ABOUT THIS TASK
Among the records below, find the line that has "Επαγγελματικές"; from there, give the lines again exactly, and stop after the line that has "Παράδοση σε 3 έως 7 ημέρες".

___ GIVEN INFORMATION ___

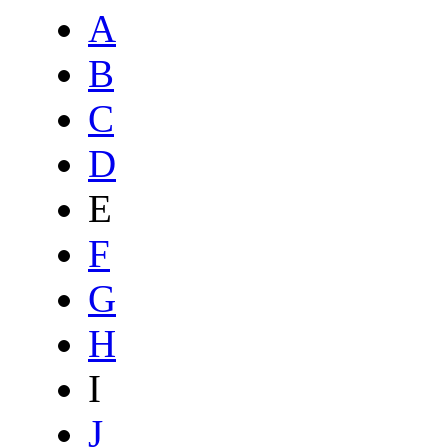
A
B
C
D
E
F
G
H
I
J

___
___ GIVEN INFORMATION ___

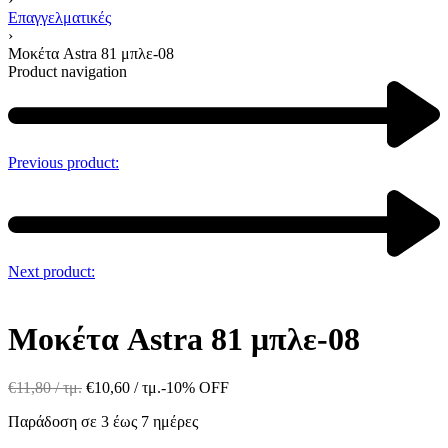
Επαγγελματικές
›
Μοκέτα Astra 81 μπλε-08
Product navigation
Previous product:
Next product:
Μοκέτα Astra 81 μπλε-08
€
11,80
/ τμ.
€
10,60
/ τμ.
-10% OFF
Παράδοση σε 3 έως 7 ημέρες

___

RESULT OF THE EXERCISE
Επαγγελματικές
›
Μοκέτα Astra 81 μπλε-08
Product navigation
Previous product:
Next product:
Μοκέτα Astra 81 μπλε-08
€
11,80
/ τμ.
€
10,60
/ τμ.
-10% OFF
Παράδοση σε 3 έως 7 ημέρες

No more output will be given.